Showing posts with label villlanelle. Show all posts
Showing posts with label villlanelle. Show all posts
Wednesday, October 1, 2008
A Vector of Villanelles
After writing very few villanelles over the last--oh, let's say lots--of years, I've written several lately. I'm not exactly sure why. I am exactly sure they're not perfect. I'm having a good time with them, though. That counts for somethings.
What to call a group of things? That's the premise of a book called AN EXULTATION OF LARKS. A group of crows is called an unkindness of crows. I think that's a bit mean. A gaggle of geese: that's a familiar one. I wonder what a group of academics is called. A tweed of academics? A pedantry of academics?

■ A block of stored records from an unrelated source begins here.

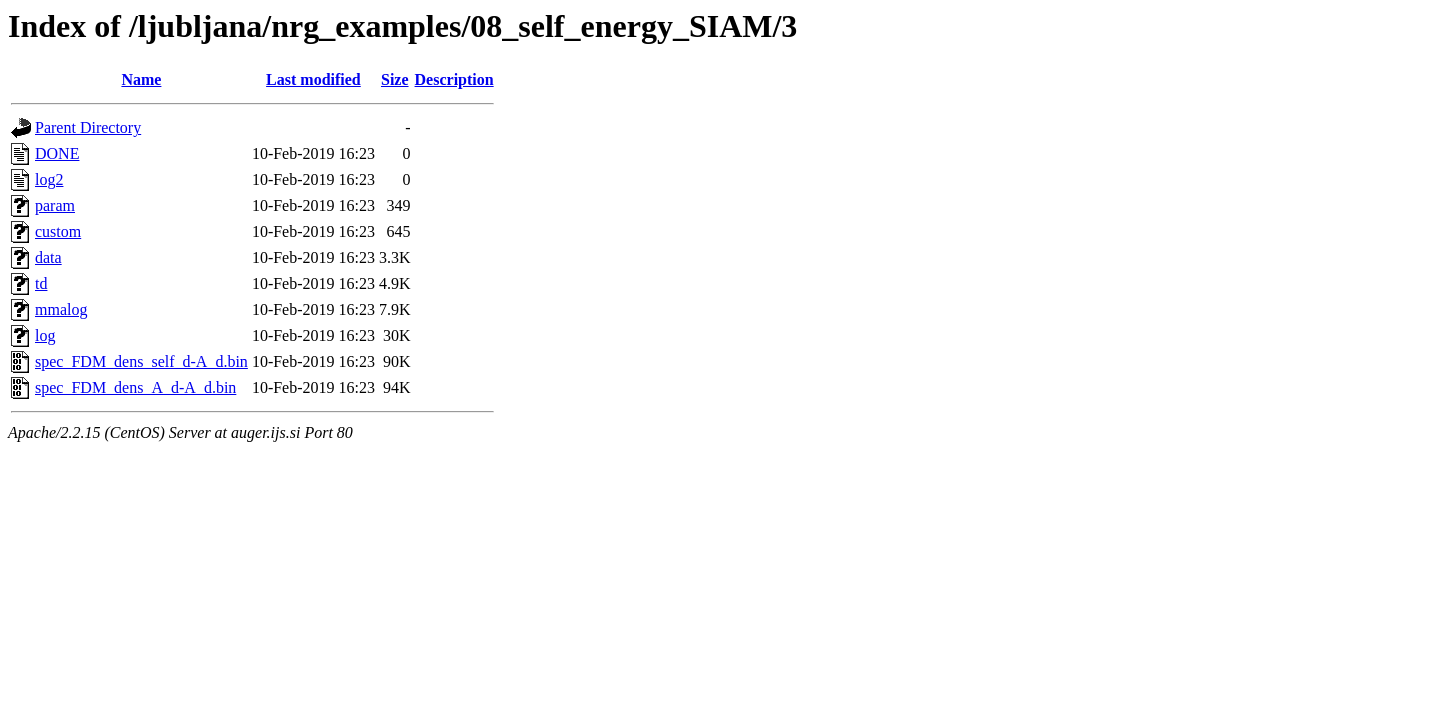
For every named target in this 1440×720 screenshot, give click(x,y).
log (45, 335)
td (41, 283)
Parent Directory (88, 127)
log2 (49, 179)
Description (454, 79)
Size (395, 79)
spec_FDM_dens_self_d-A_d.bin (141, 361)
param (55, 205)
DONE (57, 153)
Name (141, 79)
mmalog (61, 309)
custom (58, 231)
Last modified (313, 79)
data (48, 257)
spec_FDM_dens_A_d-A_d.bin (135, 387)
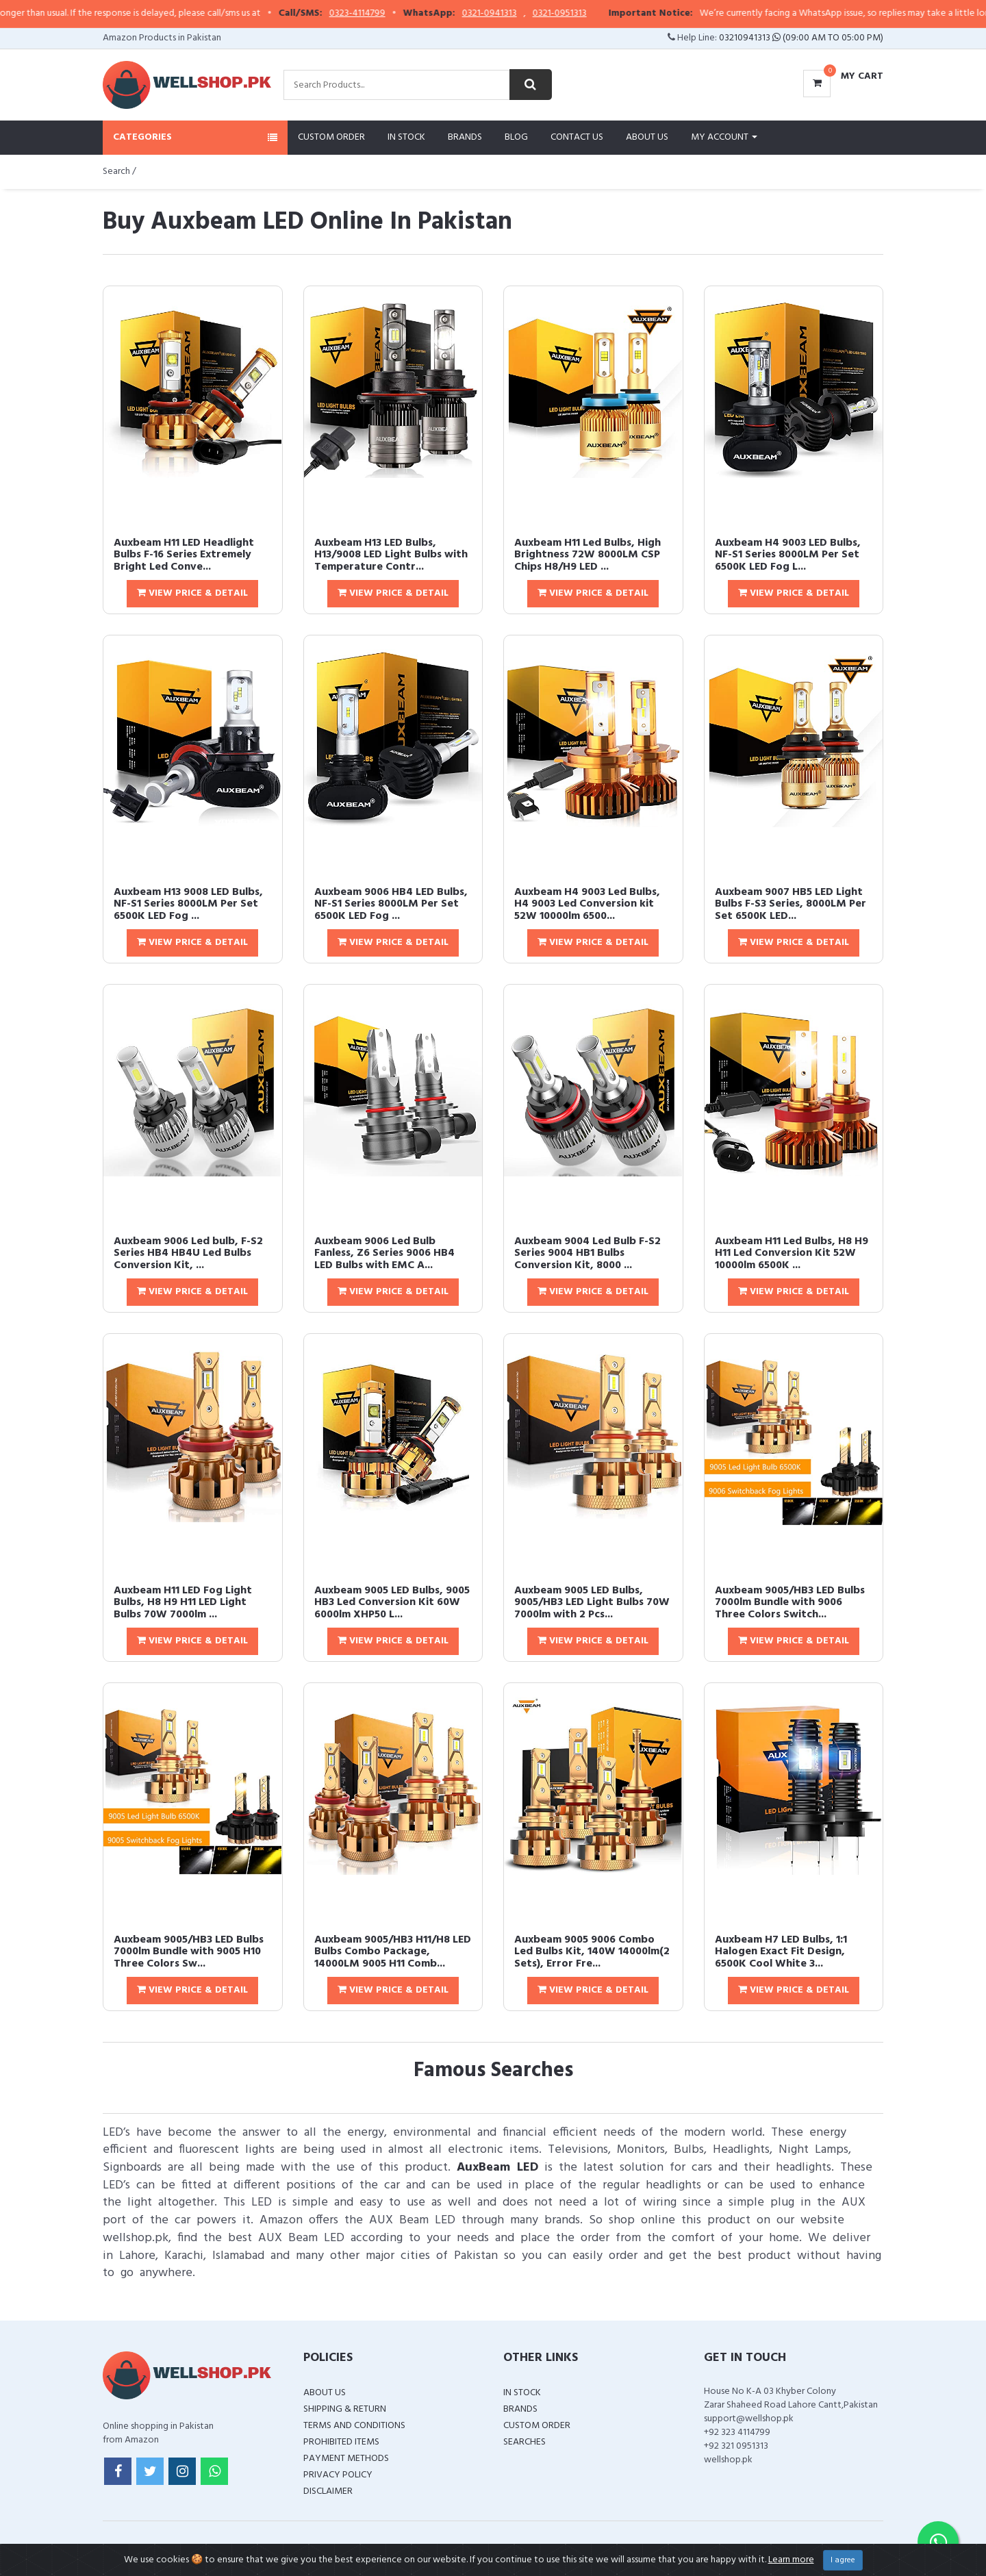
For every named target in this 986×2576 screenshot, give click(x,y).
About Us (647, 137)
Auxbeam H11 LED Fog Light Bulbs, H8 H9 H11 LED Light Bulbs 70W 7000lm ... (183, 1603)
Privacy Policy (337, 2475)
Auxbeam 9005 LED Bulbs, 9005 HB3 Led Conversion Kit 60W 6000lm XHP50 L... (392, 1603)
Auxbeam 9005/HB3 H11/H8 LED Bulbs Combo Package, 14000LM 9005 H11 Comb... (392, 1952)
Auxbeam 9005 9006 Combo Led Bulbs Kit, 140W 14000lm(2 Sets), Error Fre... (592, 1952)
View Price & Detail (192, 593)
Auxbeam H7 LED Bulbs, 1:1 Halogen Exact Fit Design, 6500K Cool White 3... (781, 1952)
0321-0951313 (602, 14)
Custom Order (331, 137)
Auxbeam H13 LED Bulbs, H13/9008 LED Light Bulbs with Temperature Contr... (391, 555)
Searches (524, 2442)
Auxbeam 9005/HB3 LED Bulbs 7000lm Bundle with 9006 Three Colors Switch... (790, 1603)
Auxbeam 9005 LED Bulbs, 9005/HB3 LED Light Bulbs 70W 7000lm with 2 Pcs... (592, 1603)
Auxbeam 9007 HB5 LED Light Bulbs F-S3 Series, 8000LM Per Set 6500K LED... (790, 904)
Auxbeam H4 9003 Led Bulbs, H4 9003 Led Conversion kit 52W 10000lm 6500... (587, 904)
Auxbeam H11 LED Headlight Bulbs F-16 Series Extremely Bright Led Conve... (184, 555)
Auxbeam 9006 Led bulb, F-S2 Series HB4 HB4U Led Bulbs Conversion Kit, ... (188, 1253)
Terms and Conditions (354, 2426)
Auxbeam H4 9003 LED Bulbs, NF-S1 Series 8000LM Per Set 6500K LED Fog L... (788, 555)
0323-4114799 (400, 14)
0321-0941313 (532, 14)
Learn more (791, 2560)
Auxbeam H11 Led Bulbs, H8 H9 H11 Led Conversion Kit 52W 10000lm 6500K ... (791, 1253)
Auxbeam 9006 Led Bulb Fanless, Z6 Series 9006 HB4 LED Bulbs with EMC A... (384, 1253)
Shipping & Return (344, 2409)
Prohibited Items (341, 2442)
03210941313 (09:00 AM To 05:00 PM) (801, 38)
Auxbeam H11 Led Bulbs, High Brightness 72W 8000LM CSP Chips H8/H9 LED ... (587, 555)
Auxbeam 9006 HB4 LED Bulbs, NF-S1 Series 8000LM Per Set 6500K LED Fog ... (391, 904)
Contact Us (577, 137)
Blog (516, 137)
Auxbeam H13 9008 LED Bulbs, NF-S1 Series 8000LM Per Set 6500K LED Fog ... (188, 904)
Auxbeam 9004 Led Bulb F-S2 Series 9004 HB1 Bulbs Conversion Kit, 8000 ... (587, 1253)
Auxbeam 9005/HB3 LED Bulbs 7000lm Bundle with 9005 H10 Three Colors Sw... (189, 1952)
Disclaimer (328, 2491)
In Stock (406, 137)
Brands (465, 137)
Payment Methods (346, 2458)
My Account (724, 137)
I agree (843, 2560)
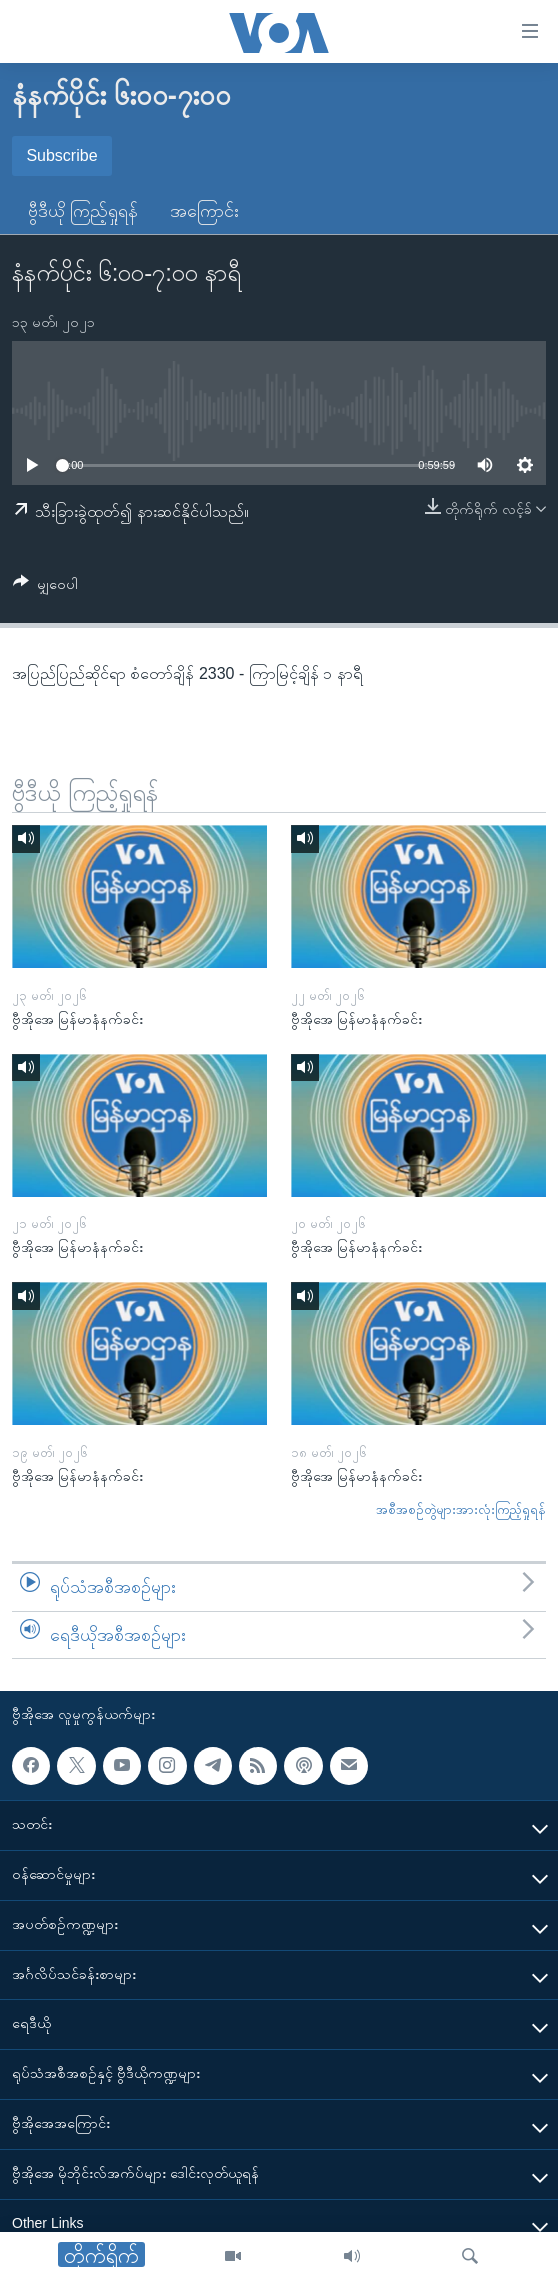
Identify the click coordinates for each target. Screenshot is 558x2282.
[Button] (45, 587)
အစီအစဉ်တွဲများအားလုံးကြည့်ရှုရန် (461, 1509)
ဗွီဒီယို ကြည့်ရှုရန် (83, 211)
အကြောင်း (204, 211)
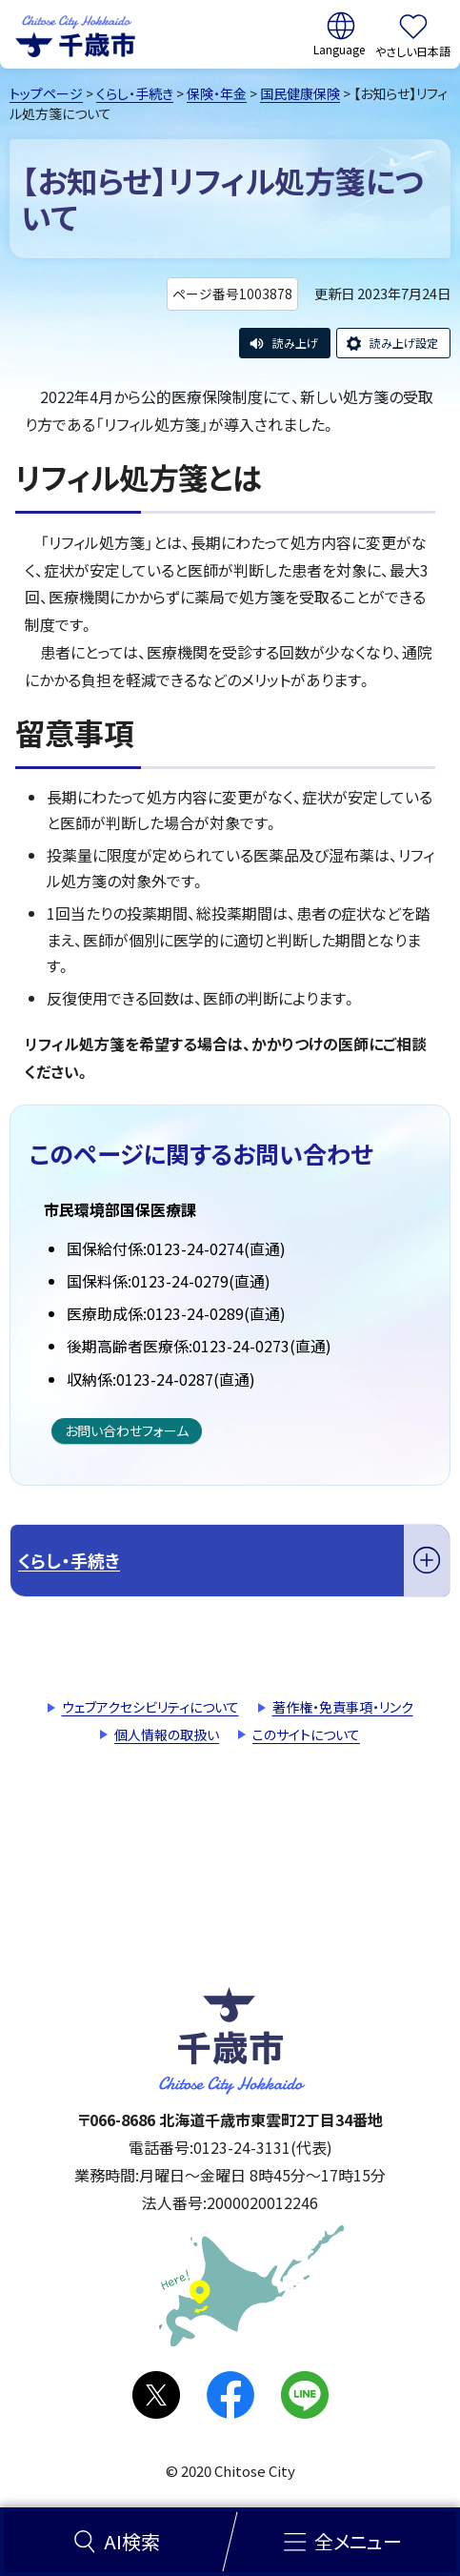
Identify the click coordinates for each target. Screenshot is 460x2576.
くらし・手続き (134, 93)
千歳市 (75, 34)
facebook (230, 2395)
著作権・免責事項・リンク (342, 1706)
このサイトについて (306, 1734)
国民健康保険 (300, 93)
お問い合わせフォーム (127, 1430)
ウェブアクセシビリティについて (150, 1706)
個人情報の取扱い (166, 1734)
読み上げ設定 (404, 343)
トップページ (46, 93)
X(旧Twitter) (156, 2395)
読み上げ (295, 343)
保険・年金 (217, 93)
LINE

A group of villanelles, I've decided, should be called a vector of villanelles, because it is a bit like a disease, this itch to write them, even if it's a harmless diseases, and some diseases require a vector, don't they?
Anyway, another villanelle.
I Think I Know
I think I know exactly what you need:
Someone to say you and your work are good.
But generosity is rare indeed.
Thirst needs its quench, hunger its feed.
But no less basic: to be understood.
I think I know exactly what you need.
To live among the petty might well lead
You to conclude you're just no good.
Yes, generosity is rare indeed.
To care, to listen take no special creed.
So tell me how you are. I'm in the mood
To learn about exactly what you need.
Someone who gives a damn: that's a rare breed,
For each self-centered tree thinks it's the woods.
Though generosity is rare indeed,
I think I know exactly what you need.
Hans Ostrom Copyright Hans Ostrom 2008
Thursday, September 25, 2008
Concerning That Good Night
In class we briefly discussed the villanelle, that most difficult form, in which the poet has to repeat whole lines, use only two rhyming sounds, stick to iambic pentameter, and, incidentally, make sense. As I've noted in earlier posts, Dylan Thomas's "Do Not Go Gentle Into That Good Night," Theodore Roethke's "The Waking," and W.H. Auden's "If Could Tell You" are among the most venerable villanelles; however, we also studied one by Jay Parini about the event now known as "Nine-Eleven," and most of the students liked it.
We talked about some moves a poet can make to negotiate the form. We noted that many villanelles are light on imagery and rely on statements, on a kind of conversational discourse. We discussed the possibility of using half-rhymes and of altering the repeated lines slightly--turning a statement into a question, for example, or changing one word.
One student said she found the form difficult to read because of the repetition, which can indeed begin to sound like "nagging."
As great as Dylan Thomas's poem is--and it is, indisputably, a tour de force--I've always felt uneasy about the advice the poem offers, simply because I think people should be able to die with the attitude they choose--assuming, of course, that they are even able to choose the attitude with which they approach death. I had a very close older relative who died of heart failure but also, indirectly, of dementia, so she was not able to approach death--mentally or spiritually--in the way she might have chosen. So if I or anyone had advised her not to go gentle into that good night, it would have been pointless, at best. But this takes nothing away from Thomas's indelible villanelle.
Still, I finally decided to write a wee response-villanelle with D.T.'s poem in mind, although I confess the main task here is just to get a bit of a workout. Villanelles offer good aerobic poetic training, even if they don't turn out perfect or fall far short of perfect.
Go As You Wish Into That Good Night
Go as you wish into that good night.
It's not a night, of course. It's death.
To tell you how to die? I have no right.
Besides, death often hides nearby, plain sight--
Then someone's gone, as quickly as a breath.
Go as you wish into that good night,
Assuming you're allowed your wish. I might
Not even be around, to tell the truth.
To tell you how to die? I have no right.
I've not yet died, have not yet faced the fright
Of certain death, so here's my guess:
Go as you wish into that good night.
I sympathize with D.T.'s rage. That sight
Of one who's dear about to die: Damned death!
But still: go as you wish into death's night.
To tell you how to die--I have no right.